Résumé de la décision
La Cour de Cassation, dans un arrêt rendu le 23 septembre 2014, a annulé l'arrêt de la cour d'appel de Rennes qui avait annulé un avis à tiers détenteur émis à l'encontre de la société Le Tadorne concernant le paiement d'une taxe locale d'équipement et d'une taxe départementale des espaces naturels sensibles. La cour a jugé que les délais de paiement ne devaient pas être différés au-delà de la date à laquelle la décision contestée était devenue définitive, soit le 16 février 2010, et que l'administration fiscale n'était pas tenue d'attendre pour émettre l'avis à tiers détenteur.
Arguments pertinents
1. Exigibilité des taxes : La Cour de Cassation a rappelé que, selon l'article 1723 quater du code général des impôts, l'exigibilité des taxes est intangible et ne dépend pas de l'issue d'une contestation du permis de construire par un tiers. Elle cite explicitement que « l'exigibilité des taxes est intangible », soulignant que le paiement des taxes ne peut être différé indéfiniment même en cas de recours.
2. Délais de paiement : La cour a précisé que l'article L. 278 du livre des procédures fiscales ne fait que différer l'obligation de paiement jusqu'à la décision définitive. En conséquence, les délais de paiement des taxes doivent être calculés à partir des échéances établies en fonction de la date de délivrance du permis de construire et non de la date de la décision de la cour administrative d'appel.
Interprétations et citations légales
1. Article 1723 quater du code général des impôts : Cet article stipule que les acomptes de taxes locales sont exigibles respectivement de manière échelonnée en fonction de la délivrance du permis de construire. Son interprétation par la Cour de Cassation montre que le début du délai de paiement ne peut être repoussé au-delà des limites définies par les textes, indépendamment des recours en justice.

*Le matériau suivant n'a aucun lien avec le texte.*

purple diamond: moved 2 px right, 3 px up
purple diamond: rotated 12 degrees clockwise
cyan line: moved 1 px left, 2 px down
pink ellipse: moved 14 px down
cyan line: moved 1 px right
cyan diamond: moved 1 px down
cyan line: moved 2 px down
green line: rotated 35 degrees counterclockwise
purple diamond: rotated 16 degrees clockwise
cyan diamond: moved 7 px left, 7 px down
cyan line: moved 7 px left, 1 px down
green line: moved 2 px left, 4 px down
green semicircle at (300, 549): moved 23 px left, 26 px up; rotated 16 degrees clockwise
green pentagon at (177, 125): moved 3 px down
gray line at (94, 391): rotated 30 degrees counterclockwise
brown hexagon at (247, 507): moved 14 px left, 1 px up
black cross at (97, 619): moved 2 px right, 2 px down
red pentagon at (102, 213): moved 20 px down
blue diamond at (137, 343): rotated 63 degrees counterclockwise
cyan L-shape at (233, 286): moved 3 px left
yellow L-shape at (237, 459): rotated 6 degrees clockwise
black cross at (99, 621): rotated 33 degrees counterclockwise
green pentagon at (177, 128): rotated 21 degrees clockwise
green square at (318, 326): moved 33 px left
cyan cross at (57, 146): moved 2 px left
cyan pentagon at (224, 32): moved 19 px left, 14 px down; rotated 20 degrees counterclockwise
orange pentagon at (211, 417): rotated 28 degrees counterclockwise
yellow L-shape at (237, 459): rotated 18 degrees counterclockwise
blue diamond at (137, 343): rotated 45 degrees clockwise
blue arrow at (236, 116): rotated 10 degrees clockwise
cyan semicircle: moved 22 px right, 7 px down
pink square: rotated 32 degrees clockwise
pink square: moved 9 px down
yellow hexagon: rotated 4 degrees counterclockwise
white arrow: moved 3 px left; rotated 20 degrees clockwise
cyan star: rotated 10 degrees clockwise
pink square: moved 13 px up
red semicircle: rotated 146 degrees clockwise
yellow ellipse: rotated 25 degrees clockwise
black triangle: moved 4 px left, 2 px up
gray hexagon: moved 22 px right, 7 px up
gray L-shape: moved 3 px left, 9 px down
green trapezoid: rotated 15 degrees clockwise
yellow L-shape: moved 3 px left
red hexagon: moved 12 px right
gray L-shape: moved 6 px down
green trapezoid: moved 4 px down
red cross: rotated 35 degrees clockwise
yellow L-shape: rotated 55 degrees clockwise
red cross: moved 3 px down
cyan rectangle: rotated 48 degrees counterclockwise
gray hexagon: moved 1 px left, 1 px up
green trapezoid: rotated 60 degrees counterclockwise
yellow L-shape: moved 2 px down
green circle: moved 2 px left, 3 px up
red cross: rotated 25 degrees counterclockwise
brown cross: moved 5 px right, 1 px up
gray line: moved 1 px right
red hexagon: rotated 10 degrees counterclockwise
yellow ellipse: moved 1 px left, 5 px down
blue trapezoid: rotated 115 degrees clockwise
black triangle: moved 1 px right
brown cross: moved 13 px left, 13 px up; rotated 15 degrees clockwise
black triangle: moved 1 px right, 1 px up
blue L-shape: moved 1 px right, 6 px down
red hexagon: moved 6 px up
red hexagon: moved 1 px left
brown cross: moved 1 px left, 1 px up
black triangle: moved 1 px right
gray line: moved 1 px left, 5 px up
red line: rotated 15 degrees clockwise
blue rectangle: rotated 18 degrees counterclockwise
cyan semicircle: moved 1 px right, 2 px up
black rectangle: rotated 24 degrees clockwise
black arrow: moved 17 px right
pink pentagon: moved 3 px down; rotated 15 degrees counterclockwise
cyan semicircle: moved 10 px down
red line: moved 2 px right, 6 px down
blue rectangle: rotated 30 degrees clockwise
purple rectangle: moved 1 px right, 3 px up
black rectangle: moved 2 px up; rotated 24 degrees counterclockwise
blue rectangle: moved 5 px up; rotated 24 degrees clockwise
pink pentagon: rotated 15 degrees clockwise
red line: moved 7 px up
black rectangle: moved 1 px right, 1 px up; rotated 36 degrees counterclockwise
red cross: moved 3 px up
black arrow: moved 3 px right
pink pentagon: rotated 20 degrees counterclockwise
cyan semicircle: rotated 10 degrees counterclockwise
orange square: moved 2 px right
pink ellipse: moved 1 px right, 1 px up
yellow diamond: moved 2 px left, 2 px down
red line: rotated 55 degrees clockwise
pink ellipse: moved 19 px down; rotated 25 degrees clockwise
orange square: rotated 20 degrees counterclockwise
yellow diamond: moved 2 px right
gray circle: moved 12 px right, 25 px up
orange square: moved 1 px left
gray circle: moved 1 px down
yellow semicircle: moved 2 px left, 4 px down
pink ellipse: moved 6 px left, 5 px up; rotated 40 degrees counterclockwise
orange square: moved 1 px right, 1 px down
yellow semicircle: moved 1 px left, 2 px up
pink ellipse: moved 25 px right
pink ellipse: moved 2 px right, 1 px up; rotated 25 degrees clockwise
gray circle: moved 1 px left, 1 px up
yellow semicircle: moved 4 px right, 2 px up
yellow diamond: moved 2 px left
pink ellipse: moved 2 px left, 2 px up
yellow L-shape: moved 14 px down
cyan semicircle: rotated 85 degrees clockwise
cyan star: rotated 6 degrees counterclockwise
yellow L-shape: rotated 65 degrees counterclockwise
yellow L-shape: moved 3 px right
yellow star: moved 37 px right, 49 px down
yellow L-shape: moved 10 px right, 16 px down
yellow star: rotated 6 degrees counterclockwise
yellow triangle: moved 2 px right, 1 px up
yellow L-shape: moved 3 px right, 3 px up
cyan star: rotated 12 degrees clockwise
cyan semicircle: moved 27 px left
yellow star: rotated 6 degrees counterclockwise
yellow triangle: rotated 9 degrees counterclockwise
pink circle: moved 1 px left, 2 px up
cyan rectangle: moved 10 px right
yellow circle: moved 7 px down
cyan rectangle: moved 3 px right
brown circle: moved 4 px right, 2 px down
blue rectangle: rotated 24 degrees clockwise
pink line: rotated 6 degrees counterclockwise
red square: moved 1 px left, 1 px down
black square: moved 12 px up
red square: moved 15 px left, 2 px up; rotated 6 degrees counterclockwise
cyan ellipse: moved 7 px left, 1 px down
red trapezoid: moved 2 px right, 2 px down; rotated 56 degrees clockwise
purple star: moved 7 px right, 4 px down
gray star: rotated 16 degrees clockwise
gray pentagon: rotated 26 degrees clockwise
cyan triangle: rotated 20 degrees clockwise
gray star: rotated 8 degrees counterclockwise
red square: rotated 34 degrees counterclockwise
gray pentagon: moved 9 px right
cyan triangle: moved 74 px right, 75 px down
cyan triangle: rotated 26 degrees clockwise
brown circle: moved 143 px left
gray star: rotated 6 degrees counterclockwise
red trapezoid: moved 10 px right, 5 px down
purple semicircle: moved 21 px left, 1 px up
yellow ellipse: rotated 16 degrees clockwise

2. Article L. 278 du livre des procédures fiscales : Cet article précise que « le paiement des impositions est différé jusqu'au prononcé d'une décision juridictionnelle devenue définitive ». La Cour a interprété cela comme impliquant que ce différé ne s'applique qu'à l’exigibilité si les modalités de paiement avaient déjà été établies par les articles financiers pertinents. La cour a ainsi relevé que dans l'affaire présente, la décision de la cour administrative d’appel était intervenue le 16 février 2010, mais cela ne pouvait pas affecter la date d'exigibilité déjà fixée pour les acomptes.
Conclusion
La décision de la Cour de Cassation précise que les textes fiscaux encadrent strictement les obligations de paiement des taxes et que les délais ne peuvent être indûment prolongés par des recours administratifs, et confirme ainsi l'exigibilité instantanée des acomptes, indépendamment des contestations. Cette approche vise à éviter des abus dans le différé fiscal et à garantir que les contribuables respectent leurs obligations en temps voulu.